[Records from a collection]
Content starts
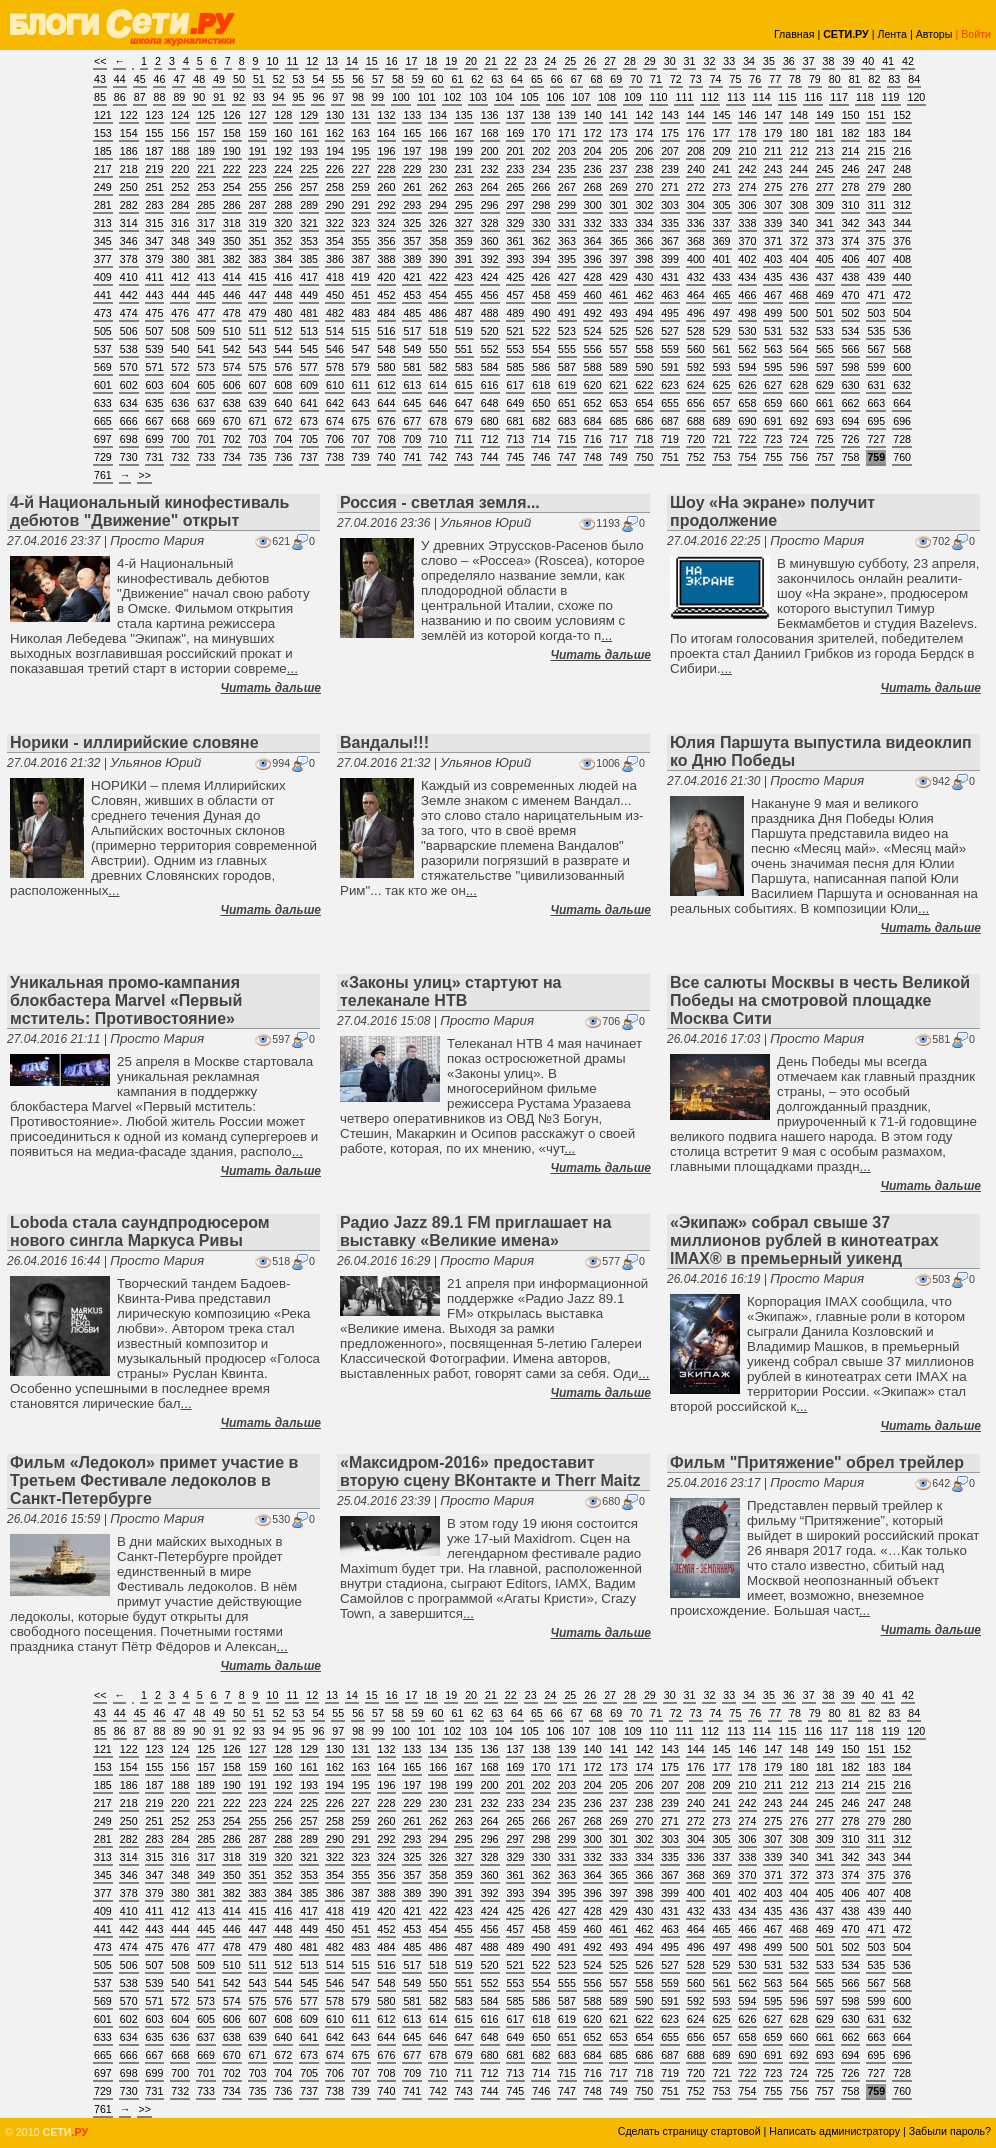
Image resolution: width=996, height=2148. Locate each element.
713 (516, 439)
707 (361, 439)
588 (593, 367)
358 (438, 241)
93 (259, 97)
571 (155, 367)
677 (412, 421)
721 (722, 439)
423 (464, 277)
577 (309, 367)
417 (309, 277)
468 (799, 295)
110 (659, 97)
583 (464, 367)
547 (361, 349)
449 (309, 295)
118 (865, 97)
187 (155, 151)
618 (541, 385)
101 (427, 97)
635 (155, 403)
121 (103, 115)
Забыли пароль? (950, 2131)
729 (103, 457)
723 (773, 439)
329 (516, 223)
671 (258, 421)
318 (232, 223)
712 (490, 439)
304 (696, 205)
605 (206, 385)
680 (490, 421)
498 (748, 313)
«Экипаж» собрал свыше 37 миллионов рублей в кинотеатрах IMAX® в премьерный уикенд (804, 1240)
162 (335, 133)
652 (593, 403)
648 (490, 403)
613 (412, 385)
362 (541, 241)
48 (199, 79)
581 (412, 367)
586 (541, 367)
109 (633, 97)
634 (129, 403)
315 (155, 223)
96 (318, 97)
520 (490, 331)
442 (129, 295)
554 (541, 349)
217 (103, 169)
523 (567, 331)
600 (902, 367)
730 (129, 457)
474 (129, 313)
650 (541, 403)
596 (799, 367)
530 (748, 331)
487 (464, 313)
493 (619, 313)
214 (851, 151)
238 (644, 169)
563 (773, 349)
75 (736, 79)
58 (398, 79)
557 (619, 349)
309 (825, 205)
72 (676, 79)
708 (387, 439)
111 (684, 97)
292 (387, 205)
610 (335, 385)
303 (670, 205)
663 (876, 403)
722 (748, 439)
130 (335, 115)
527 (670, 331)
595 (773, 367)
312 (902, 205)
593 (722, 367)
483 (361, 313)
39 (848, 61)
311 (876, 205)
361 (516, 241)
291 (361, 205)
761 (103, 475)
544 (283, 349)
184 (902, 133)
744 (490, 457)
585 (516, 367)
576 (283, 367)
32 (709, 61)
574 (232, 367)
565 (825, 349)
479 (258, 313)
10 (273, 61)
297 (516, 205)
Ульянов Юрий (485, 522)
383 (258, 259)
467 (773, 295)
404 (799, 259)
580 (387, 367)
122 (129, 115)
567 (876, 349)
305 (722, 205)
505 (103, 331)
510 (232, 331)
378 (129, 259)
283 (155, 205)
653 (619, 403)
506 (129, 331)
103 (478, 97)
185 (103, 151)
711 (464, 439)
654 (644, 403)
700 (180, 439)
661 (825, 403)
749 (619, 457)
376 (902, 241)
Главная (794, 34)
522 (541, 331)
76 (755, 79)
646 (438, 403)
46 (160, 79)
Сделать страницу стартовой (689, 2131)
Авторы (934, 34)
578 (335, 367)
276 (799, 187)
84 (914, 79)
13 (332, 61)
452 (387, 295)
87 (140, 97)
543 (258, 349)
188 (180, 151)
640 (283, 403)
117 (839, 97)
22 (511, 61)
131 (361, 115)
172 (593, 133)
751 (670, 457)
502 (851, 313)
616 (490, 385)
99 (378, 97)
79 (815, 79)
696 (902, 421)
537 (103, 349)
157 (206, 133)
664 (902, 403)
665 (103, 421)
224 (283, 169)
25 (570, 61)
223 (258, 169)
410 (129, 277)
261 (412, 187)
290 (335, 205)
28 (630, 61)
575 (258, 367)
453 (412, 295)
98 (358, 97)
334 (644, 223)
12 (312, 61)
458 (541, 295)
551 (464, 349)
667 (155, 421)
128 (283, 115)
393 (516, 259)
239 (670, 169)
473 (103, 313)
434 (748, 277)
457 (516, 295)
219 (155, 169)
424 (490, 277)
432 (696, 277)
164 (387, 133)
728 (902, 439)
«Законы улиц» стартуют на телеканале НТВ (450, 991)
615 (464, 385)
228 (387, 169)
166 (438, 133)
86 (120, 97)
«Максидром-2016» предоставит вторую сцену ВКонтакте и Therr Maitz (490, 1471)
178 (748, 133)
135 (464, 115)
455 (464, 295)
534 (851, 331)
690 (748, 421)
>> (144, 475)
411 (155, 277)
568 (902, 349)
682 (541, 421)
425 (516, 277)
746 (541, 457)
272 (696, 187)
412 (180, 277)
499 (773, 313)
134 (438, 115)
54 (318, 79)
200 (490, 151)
Content ends
### Directions
Every record, from top to bottom, gets written out exactly; no picture goes into the copy.

### Answer to this task
Image resolution: width=996, height=2148. Locate each element.
713 (516, 439)
707 (361, 439)
588 (593, 367)
358 (438, 241)
93 (259, 97)
571 (155, 367)
677 (412, 421)
721 (722, 439)
423 (464, 277)
577 (309, 367)
417 (309, 277)
468 (799, 295)
110 (659, 97)
583 (464, 367)
547 (361, 349)
449 (309, 295)
118 (865, 97)
187 (155, 151)
618 (541, 385)
101 (427, 97)
635 (155, 403)
121 (103, 115)
Забыли пароль? (950, 2131)
729 (103, 457)
723 (773, 439)
329 (516, 223)
671 (258, 421)
318 (232, 223)
712 (490, 439)
304 (696, 205)
605 (206, 385)
680 (490, 421)
498 (748, 313)
«Экипаж» собрал свыше 37 миллионов рублей в кинотеатрах IMAX® в премьерный уикенд (804, 1240)
162 (335, 133)
652 (593, 403)
648 (490, 403)
613 (412, 385)
362 (541, 241)
48 (199, 79)
581 (412, 367)
586 (541, 367)
109 (633, 97)
634 (129, 403)
315 (155, 223)
96 (318, 97)
520 (490, 331)
442 (129, 295)
554 (541, 349)
217 (103, 169)
523 (567, 331)
600 (902, 367)
730 (129, 457)
474 (129, 313)
650 (541, 403)
596 (799, 367)
530 (748, 331)
487 (464, 313)
493 (619, 313)
214 (851, 151)
238 (644, 169)
563 (773, 349)
75 (736, 79)
58 (398, 79)
557 (619, 349)
309 (825, 205)
72 (676, 79)
708 (387, 439)
111 (684, 97)
292 (387, 205)
610 (335, 385)
303 (670, 205)
663 (876, 403)
722 (748, 439)
130 (335, 115)
527 (670, 331)
595 (773, 367)
312 (902, 205)
593 (722, 367)
483 (361, 313)
39 (848, 61)
311 (876, 205)
361 (516, 241)
291 (361, 205)
761 (103, 475)
544 (283, 349)
184 (902, 133)
744 (490, 457)
585 (516, 367)
576 (283, 367)
32 (709, 61)
574 (232, 367)
565 (825, 349)
479 (258, 313)
10 (273, 61)
297 (516, 205)
Ульянов Юрий (485, 522)
383 (258, 259)
467 (773, 295)
404 (799, 259)
580 (387, 367)
122 (129, 115)
567 (876, 349)
305 (722, 205)
505 (103, 331)
510 (232, 331)
378 (129, 259)
283 (155, 205)
653 (619, 403)
506 (129, 331)
103 (478, 97)
185 (103, 151)
711 (464, 439)
654 (644, 403)
700 (180, 439)
661 (825, 403)
749 (619, 457)
376 (902, 241)
Главная (794, 34)
522 (541, 331)
76 (755, 79)
646 (438, 403)
46 (160, 79)
Сделать страницу стартовой (689, 2131)
Авторы (934, 34)
578 (335, 367)
276 (799, 187)
84 (914, 79)
13 (332, 61)
452 (387, 295)
87 (140, 97)
543 (258, 349)
188 (180, 151)
640 (283, 403)
117 (839, 97)
22 (511, 61)
131 (361, 115)
172 (593, 133)
751 (670, 457)
502 (851, 313)
616 (490, 385)
99 (378, 97)
79 (815, 79)
696 (902, 421)
537 (103, 349)
157 (206, 133)
664 (902, 403)
665 (103, 421)
224 (283, 169)
25 (570, 61)
223 (258, 169)
410 (129, 277)
261 (412, 187)
290 (335, 205)
28 (630, 61)
575 (258, 367)
453 (412, 295)
98 (358, 97)
334 (644, 223)
12 (312, 61)
458 (541, 295)
551 (464, 349)
667 (155, 421)
128 (283, 115)
393 (516, 259)
239 (670, 169)
473 (103, 313)
434 (748, 277)
457 (516, 295)
219 (155, 169)
424 (490, 277)
432 (696, 277)
164 (387, 133)
728 (902, 439)
«Законы улиц» стартуют на телеканале НТВ (450, 991)
615 (464, 385)
228 (387, 169)
166 (438, 133)
86 (120, 97)
«Максидром-2016» предоставит вторую сцену ВКонтакте и Therr Maitz (490, 1471)
178 (748, 133)
135 (464, 115)
455 (464, 295)
534 (851, 331)
690 (748, 421)
>> (144, 475)
411 (155, 277)
568 (902, 349)
682 (541, 421)
425 (516, 277)
746 (541, 457)
272 (696, 187)
412 (180, 277)
499 (773, 313)
134 (438, 115)
54 (318, 79)
200 (490, 151)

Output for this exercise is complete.